Я вздохнула, подняла пакет с вещами, взяла с полки у зеркала сумку и ключи и вышла на площадку.
…Лаврушин ждал меня в приемном покое, когда я вошла, сразу поволок в пропускник, оформил историю болезни без лишних проволочек и сам отвел в отделение. Палата оказалась чуть ли не элитная – вместо восьми человек – всего четверо, правда, помещение было рассчитано только на две койки, ну, да ладно, что ж теперь. Это все равно лучше, чем огромная общая. Моя койка оказалась у окна, из которого безбожно дуло, в связи с чем на подоконнике красовалось старое клетчатое одеяло, призванное хоть как-то уменьшить сквозняк. Кроме меня, в палате находились две женщины лет шестидесяти и молодая девочка, почти подросток. Она первая ответила на мое приветствие и сразу начала знакомиться:
– Здравствуйте! Я Оля.
– Маша.
Пока я разбирала свои вещи, она, присев на краешек моей кровати, расспрашивала о диагнозе и предыдущем лечении. Эти разговоры были неизбежны – нам предстояло провести в палате много времени, придется как-то общаться, не молчать же все время. Вскоре опять пришел Лаврушин, увел меня в отделение диагностики. Опять эти невыносимые процедуры, опять боль, кровь и страх. Хотя сейчас уже вряд ли кто-то скажет мне что-то новое…
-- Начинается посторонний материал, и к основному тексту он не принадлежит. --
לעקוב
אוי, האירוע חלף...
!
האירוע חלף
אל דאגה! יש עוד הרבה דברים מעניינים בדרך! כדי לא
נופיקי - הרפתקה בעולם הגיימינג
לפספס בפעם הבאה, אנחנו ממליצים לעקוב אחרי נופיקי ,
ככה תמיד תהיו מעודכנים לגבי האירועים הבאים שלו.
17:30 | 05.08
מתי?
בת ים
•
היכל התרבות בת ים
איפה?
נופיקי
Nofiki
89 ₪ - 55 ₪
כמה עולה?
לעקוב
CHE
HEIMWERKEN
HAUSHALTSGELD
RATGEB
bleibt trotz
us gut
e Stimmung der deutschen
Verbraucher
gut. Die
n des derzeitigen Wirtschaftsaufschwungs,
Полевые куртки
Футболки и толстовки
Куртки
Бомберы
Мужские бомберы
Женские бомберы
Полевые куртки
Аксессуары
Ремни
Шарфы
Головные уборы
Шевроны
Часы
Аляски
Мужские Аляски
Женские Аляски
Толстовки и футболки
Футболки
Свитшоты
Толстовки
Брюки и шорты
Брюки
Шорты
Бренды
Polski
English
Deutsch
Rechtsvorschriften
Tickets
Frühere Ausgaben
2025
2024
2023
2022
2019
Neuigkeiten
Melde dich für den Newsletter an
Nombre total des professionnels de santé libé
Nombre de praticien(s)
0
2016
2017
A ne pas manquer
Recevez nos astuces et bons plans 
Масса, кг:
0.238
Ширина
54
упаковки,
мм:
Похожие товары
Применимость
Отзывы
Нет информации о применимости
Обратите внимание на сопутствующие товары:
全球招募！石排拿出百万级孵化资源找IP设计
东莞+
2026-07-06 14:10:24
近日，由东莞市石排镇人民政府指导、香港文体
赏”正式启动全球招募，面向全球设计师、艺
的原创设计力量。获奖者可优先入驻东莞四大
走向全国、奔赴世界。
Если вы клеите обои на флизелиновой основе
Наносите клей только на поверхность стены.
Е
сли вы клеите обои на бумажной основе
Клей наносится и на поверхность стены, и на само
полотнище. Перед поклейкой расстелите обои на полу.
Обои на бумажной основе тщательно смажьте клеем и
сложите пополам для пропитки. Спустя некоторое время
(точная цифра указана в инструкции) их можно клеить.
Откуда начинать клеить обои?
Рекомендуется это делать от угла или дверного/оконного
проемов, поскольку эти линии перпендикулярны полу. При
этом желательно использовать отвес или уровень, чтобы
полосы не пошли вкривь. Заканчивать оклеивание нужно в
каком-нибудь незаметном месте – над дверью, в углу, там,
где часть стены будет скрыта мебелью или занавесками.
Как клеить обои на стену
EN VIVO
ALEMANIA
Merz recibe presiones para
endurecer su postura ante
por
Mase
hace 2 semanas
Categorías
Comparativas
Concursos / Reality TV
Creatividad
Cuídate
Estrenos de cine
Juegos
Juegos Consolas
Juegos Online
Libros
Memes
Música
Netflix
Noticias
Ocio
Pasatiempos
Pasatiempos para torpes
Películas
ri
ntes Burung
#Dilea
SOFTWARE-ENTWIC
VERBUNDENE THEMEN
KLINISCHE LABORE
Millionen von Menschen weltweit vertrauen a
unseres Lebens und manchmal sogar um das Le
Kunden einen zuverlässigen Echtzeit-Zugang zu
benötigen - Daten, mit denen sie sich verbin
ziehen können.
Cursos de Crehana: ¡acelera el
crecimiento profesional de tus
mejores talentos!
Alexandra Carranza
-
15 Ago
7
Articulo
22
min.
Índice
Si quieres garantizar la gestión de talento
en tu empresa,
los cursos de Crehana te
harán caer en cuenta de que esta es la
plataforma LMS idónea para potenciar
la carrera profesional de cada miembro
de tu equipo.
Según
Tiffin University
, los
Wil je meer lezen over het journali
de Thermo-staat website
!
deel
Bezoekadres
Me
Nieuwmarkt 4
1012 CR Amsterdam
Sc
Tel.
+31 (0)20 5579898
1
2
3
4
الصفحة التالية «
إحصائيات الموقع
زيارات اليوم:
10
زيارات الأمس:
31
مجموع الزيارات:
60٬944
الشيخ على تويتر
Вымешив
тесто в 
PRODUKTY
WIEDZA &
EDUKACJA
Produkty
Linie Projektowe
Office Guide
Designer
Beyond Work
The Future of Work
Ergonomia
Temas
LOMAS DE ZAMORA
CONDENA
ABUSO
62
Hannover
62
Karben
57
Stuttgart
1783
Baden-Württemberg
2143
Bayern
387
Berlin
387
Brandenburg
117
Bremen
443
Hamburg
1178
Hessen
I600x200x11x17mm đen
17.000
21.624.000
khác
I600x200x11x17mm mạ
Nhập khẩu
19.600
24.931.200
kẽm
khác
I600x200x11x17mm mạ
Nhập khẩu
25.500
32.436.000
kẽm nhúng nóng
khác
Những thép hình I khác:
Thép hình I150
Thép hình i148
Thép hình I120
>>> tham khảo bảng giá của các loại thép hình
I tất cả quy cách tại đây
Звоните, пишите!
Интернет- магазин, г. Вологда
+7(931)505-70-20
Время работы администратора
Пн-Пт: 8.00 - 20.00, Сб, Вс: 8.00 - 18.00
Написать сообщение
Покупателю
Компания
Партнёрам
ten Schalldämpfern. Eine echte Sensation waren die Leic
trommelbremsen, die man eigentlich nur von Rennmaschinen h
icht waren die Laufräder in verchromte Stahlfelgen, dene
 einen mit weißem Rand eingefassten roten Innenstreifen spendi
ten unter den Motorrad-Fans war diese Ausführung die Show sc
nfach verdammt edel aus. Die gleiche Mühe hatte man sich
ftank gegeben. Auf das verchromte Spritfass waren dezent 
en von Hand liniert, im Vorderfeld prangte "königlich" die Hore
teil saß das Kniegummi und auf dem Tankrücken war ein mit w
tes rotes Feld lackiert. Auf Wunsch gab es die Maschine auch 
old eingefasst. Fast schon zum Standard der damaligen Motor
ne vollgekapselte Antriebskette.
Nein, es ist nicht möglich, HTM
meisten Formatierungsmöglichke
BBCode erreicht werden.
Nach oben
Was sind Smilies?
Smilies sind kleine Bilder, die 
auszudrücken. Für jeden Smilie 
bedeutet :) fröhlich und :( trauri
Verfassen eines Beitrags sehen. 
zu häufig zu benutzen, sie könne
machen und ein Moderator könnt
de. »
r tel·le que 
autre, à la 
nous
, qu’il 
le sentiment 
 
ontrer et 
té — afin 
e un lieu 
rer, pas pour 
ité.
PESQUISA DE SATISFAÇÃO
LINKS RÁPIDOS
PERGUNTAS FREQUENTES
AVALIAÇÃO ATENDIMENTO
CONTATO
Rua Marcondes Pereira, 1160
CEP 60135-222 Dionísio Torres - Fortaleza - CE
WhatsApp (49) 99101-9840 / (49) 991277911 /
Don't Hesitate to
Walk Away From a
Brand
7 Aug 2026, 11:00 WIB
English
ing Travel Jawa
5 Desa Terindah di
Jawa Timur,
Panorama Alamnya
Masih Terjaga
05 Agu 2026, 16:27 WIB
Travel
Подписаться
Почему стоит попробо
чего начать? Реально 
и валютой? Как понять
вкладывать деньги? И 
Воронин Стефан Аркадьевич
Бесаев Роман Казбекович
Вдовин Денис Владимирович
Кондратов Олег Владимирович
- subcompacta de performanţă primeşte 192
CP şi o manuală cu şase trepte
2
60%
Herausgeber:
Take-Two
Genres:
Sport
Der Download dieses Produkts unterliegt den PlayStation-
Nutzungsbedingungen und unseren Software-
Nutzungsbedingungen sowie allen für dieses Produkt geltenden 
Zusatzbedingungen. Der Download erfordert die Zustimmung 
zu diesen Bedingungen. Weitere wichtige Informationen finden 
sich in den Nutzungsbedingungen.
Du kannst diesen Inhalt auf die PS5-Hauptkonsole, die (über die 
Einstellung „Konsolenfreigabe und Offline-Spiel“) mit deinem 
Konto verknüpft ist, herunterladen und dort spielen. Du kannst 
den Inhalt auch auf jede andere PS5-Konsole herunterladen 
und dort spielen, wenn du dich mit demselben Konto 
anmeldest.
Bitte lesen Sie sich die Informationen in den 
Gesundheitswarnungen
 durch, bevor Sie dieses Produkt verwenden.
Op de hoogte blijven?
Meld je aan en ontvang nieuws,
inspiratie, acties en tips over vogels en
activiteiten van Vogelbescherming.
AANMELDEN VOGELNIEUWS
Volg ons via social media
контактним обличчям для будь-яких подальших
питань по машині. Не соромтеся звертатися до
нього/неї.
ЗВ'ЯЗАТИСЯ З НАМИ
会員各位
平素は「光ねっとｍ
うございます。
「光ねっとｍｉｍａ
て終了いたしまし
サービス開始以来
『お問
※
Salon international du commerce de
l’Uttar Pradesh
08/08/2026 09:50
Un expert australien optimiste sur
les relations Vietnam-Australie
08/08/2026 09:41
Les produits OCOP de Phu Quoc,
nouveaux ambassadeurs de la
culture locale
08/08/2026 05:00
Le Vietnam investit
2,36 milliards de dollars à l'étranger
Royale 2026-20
До самого обеда я пробыла там, вернулась в палату уставшая и измученная, легла на кровать, отвернувшись лицом к стене. Так прошло какое-то время, потом я вспомнила, что должна позвонить Юльке. Достала телефон и села, накрыв ноги одеялом, набрала номер. Дочь ответила почти сразу:
– Алло! Мама, это ты?
– Да, заяц, я. Как ты? Как в школе?
– Все хорошо, ты не волнуйся! А у тебя как? В какой палате лежишь? Мы с бабушкой приедем к тебе завтра!
– Юленька, завтра не надо, не мотайтесь, я ведь только сегодня уехала. Лучше в выходной, чтобы бабушке с работы не отпрашиваться. Ты на тренировку идешь вечером?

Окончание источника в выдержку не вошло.